Stargate Atlantis 1.18 – The Gift

“The Gift” is the prologue to the big three-parter, and I think it’s interesting from a production standpoint. Visual effects and new sets are kept to a bare minimum, there are just a couple of new speaking parts other than the recurring players, and the most exciting thing that happens for most of the installment is that Teyla has a recurring nightmare where she becomes a Wraith. Rachel Luttrell gets to be made up all ugly and gross for two incredibly short jump-scare shots. Lots of facts are added to the lore, and it’s a pleasant enough hour, but it also feels like it is marking time until the main event. We’ll get to that in a week and a half.

Stargate Atlantis 1.17 – Letters From Pegasus

I haven’t praised Paul McGillion nearly enough in these pages. Dr. Carson Beckett, cynical, practical, and occasionally disbelieving, is always hilarious, but he had us rolling with laughter this time. Like episode 15, this episode is beefed up by repurposed footage from previous installments, but neither of them is a clip show in the traditional sense. It’s better than 90% new material, as the Atlantis team makes videos to send home, along with all their mission reports and intel, in a 1.3 second data burst.

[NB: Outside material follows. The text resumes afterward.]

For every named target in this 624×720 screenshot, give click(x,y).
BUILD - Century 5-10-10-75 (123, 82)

They do not have enough power to generate a wormhole that would last long enough for a human to gate back to Earth, but they can just manage this.

Even though it’s a very risky drain on their resources, three Wraith hive ships are just two weeks away. Short a miracle, or a heck of a lot happening in the big three-parter coming up, this is their only shot to warn Earth, but there’s room in the data packet for personal video messages. Dr. Beckett wants to use his time to talk to his mother about keeping up with her prescriptions for toenail fungus, and he gets stage fright. Hilariously – slash – creepily, there’s even one ponytailed scientist nerd who wants to use his video time to make formal complaints to the SGC about the woman running things. Bet if he makes it home, he’ll whine online about The Last Jedi.

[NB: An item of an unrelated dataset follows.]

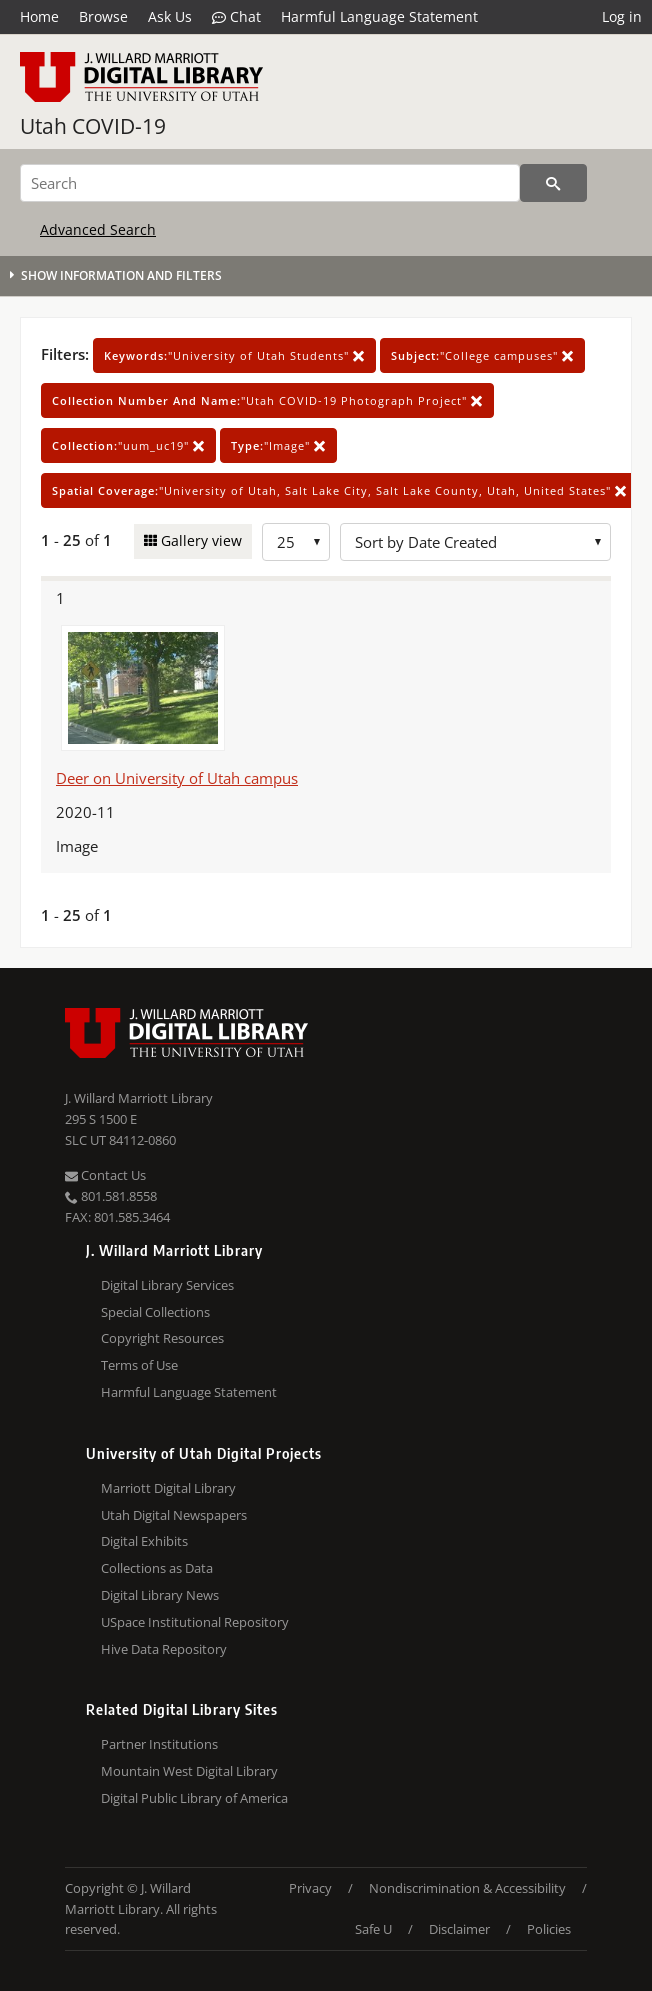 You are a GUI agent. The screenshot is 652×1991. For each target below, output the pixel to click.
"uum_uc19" (128, 445)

Stargate Atlantis 1.15 – Before I Sleep and 1.16 – The Brotherhood

In episode 15, they decided to work around the rest of the cast’s busier schedules and give Torri Higginson a little more to do, which is fine by me, because I’m all in favor of Torri Higginson having lots more to do than the producers usually gave her. Unfortunately, “Before I Sleep” takes a promising idea and plays the story that a mysterious woman has to tell them as another Atlantis episode, with dramatic peaks and valleys, and the meat of what she had to say presented as the climax.

Weirdly, that “meat” fuels just a single episode, when it seems like it had story opportunities for several. “Before I Sleep” ends with the expedition getting gate addresses for five planets where the rare power sources they need might be found. Four of them don’t seem to ever be mentioned again; this one attracts the attention of their enemies the Genii, who send Robert Davi’s villain character, last seen in the midseason two-parter, to take another shot at Sheppard.

Honestly, though, as entertaining as Davi and Flanigan’s sparring is, the real fun this time is watching Dr. McKay out of his depth. Last time I wrote about this series, McKay was disapproving and mocking of Sheppard acting like Captain Kirk and romancing attractive aliens. This time, an attractive alien starts dropping hints to McKay, and the poor guy is so clueless that his friends have to point it out to him.